Task to carry out: Repeat the data word for word, excluding every picture.

───── Records for this exercise

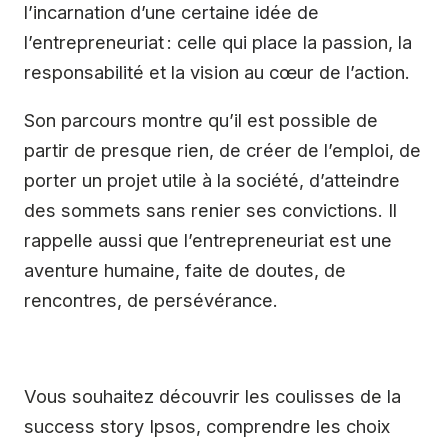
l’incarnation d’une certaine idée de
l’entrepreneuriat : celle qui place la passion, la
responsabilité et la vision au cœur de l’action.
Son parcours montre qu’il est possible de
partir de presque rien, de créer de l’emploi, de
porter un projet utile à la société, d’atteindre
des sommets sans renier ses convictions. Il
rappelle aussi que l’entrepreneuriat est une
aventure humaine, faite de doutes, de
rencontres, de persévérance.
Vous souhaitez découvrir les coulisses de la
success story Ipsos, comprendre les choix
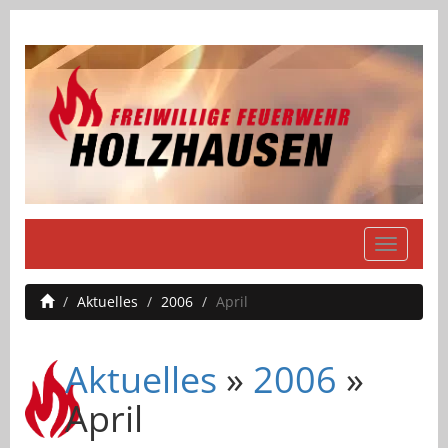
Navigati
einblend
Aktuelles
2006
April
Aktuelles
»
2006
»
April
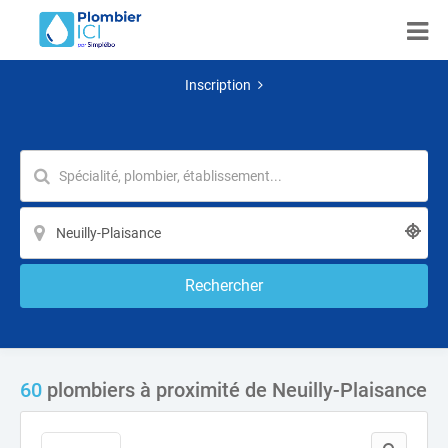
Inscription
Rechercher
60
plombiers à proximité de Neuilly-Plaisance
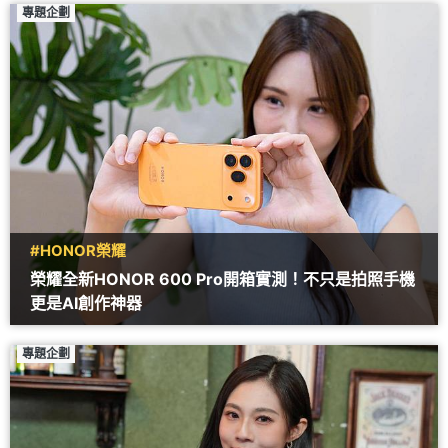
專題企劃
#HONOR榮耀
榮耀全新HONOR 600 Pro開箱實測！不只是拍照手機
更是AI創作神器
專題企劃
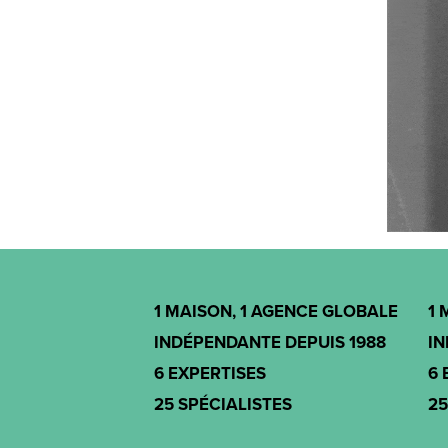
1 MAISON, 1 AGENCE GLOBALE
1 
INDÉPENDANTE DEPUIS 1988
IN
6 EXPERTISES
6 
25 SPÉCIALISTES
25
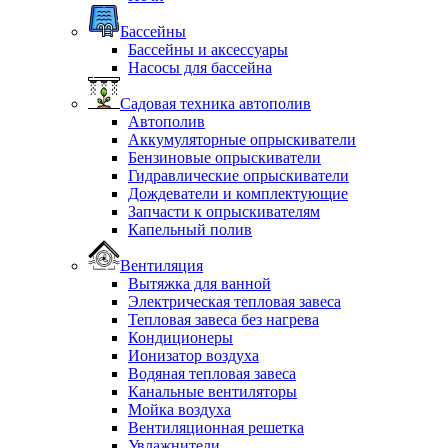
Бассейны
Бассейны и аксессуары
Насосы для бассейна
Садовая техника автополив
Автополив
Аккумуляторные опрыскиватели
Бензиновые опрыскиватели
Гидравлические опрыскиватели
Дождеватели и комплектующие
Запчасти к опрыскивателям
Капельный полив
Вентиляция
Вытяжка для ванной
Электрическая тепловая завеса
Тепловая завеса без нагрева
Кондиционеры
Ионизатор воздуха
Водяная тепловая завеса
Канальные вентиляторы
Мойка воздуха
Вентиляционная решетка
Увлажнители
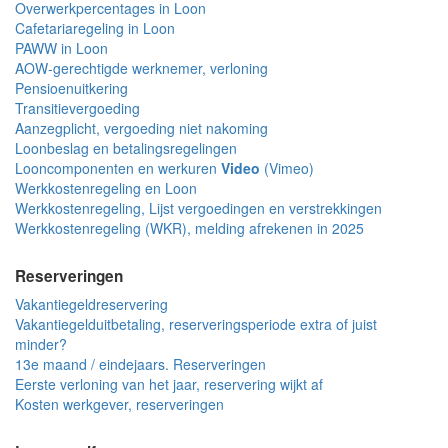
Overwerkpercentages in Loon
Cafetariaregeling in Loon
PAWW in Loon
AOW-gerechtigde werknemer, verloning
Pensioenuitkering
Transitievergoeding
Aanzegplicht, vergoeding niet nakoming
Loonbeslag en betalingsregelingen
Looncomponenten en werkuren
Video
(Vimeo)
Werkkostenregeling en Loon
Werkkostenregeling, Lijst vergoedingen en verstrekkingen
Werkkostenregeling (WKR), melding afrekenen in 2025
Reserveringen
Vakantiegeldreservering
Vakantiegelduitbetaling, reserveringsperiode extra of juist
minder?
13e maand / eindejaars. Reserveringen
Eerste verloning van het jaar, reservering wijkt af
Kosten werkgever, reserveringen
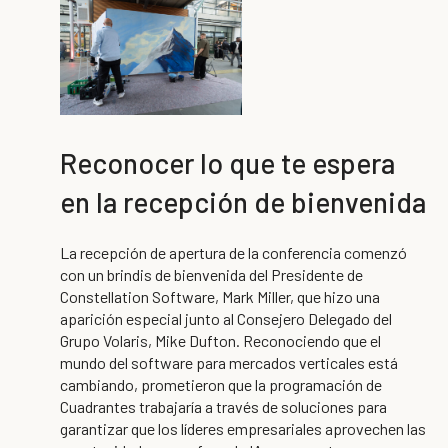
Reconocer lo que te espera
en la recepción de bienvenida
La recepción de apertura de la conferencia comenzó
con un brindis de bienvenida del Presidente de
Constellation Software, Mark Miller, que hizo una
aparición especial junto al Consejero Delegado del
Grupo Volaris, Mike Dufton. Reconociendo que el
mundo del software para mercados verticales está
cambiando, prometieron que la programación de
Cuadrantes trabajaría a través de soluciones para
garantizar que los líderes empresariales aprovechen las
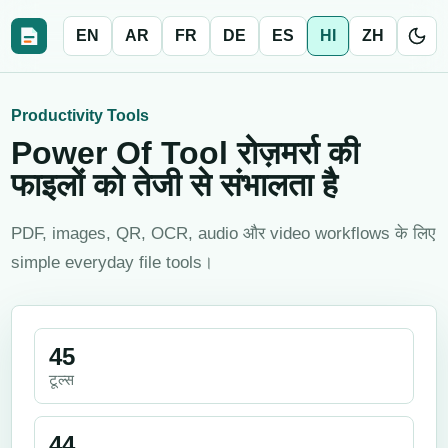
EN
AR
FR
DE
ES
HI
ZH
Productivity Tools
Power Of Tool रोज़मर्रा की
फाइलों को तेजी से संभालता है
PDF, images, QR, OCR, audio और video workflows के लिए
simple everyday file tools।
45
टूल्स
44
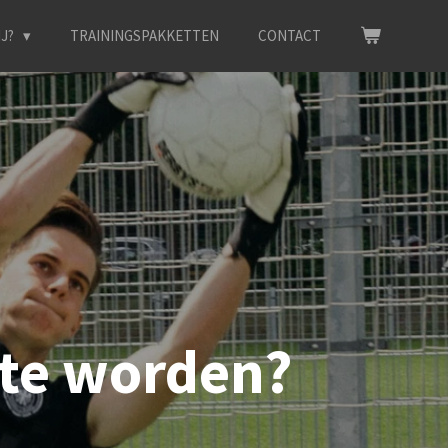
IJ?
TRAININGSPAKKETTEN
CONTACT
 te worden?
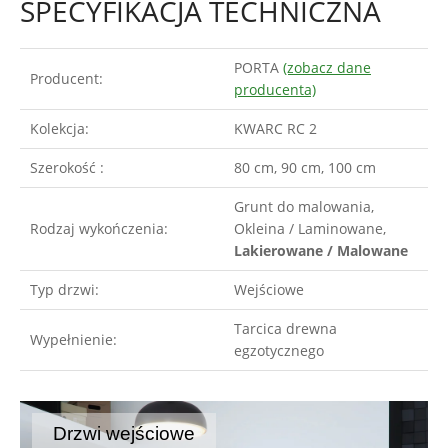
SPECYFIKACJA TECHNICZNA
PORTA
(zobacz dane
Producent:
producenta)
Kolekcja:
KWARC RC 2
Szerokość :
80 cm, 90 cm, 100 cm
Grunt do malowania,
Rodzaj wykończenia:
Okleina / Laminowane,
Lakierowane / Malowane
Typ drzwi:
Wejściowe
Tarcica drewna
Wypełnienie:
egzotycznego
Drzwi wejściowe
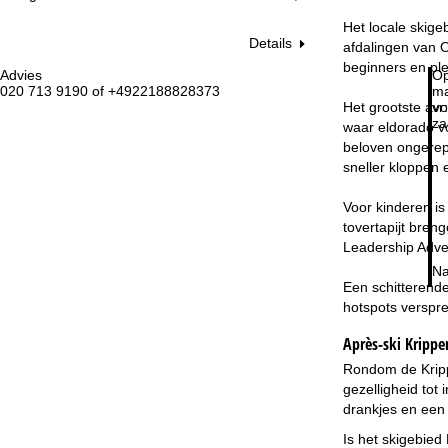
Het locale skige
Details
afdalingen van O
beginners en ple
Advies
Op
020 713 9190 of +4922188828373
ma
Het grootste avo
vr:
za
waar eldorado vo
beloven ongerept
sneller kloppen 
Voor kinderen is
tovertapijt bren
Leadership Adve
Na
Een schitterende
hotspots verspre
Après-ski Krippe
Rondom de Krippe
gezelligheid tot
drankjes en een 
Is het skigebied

──────────

Completed task:
l’incarnation d’une certaine idée de
l’entrepreneuriat : celle qui place la passion, la
responsabilité et la vision au cœur de l’action.
Son parcours montre qu’il est possible de
partir de presque rien, de créer de l’emploi, de
porter un projet utile à la société, d’atteindre
des sommets sans renier ses convictions. Il
rappelle aussi que l’entrepreneuriat est une
aventure humaine, faite de doutes, de
rencontres, de persévérance.
Vous souhaitez découvrir les coulisses de la
success story Ipsos, comprendre les choix
Navigati
einblend
Aktuelles
2006
April
Aktuelles
»
2006
»
April
Inscription
Rechercher
60
plombiers à proximité de Neuilly-Plaisance
專題企劃
#HONOR榮耀
榮耀全新HONOR 600 Pro開箱實測！不只是拍照手機
更是AI創作神器
專題企劃
1 MAISON, 1 AGENCE GLOBALE
1 
INDÉPENDANTE DEPUIS 1988
IN
6 EXPERTISES
6 
25 SPÉCIALISTES
25
Бассейны
Бассейны и аксессуары
Насосы для бассейна
Садовая техника автополив
Автополив
Аккумуляторные опрыскиватели
Бензиновые опрыскиватели
Гидравлические опрыскиватели
Дождеватели и комплектующие
Запчасти к опрыскивателям
Капельный полив
Вентиляция
Вытяжка для ванной
Электрическая тепловая завеса
Тепловая завеса без нагрева
Кондиционеры
Ионизатор воздуха
Водяная тепловая завеса
Канальные вентиляторы
Мойка воздуха
Вентиляционная решетка
Увлажнители
Overwerkpercentages in Loon
Cafetariaregeling in Loon
PAWW in Loon
AOW-gerechtigde werknemer, verloning
Pensioenuitkering
Transitievergoeding
Aanzegplicht, vergoeding niet nakoming
Loonbeslag en betalingsregelingen
Looncomponenten en werkuren
Video
(Vimeo)
Werkkostenregeling en Loon
Werkkostenregeling, Lijst vergoedingen en verstrekkingen
Werkkostenregeling (WKR), melding afrekenen in 2025
Reserveringen
Vakantiegeldreservering
Vakantiegelduitbetaling, reserveringsperiode extra of juist
minder?
13e maand / eindejaars. Reserveringen
Eerste verloning van het jaar, reservering wijkt af
Kosten werkgever, reserveringen
Reconocer lo que te espera
en la recepción de bienvenida
La recepción de apertura de la conferencia comenzó
con un brindis de bienvenida del Presidente de
Constellation Software, Mark Miller, que hizo una
aparición especial junto al Consejero Delegado del
Grupo Volaris, Mike Dufton. Reconociendo que el
mundo del software para mercados verticales está
cambiando, prometieron que la programación de
Cuadrantes trabajaría a través de soluciones para
garantizar que los líderes empresariales aprovechen las
EN
AR
FR
DE
ES
HI
ZH
Productivity Tools
Power Of Tool रोज़मर्रा की
फाइलों को तेजी से संभालता है
PDF, images, QR, OCR, audio और video workflows के लिए
simple everyday file tools।
45
टूल्स
44
IJ?
TRAININGSPAKKETTEN
CONTACT
 te worden?
SPECYFIKACJA TECHNICZNA
PORTA
(zobacz dane
Producent:
producenta)
Kolekcja:
KWARC RC 2
Szerokość :
80 cm, 90 cm, 100 cm
Grunt do malowania,
Rodzaj wykończenia:
Okleina / Laminowane,
Lakierowane / Malowane
Typ drzwi:
Wejściowe
Tarcica drewna
Wypełnienie:
egzotycznego
Drzwi wejściowe
Het locale skige
Details
afdalingen van O
beginners en ple
Advies
Op
020 713 9190 of +4922188828373
ma
Het grootste avo
vr:
za
waar eldorado vo
beloven ongerept
sneller kloppen 
Voor kinderen is
tovertapijt bren
Leadership Adve
Na
Een schitterende
hotspots verspre
Après-ski Krippe
Rondom de Krippe
gezelligheid tot
drankjes en een 
Is het skigebied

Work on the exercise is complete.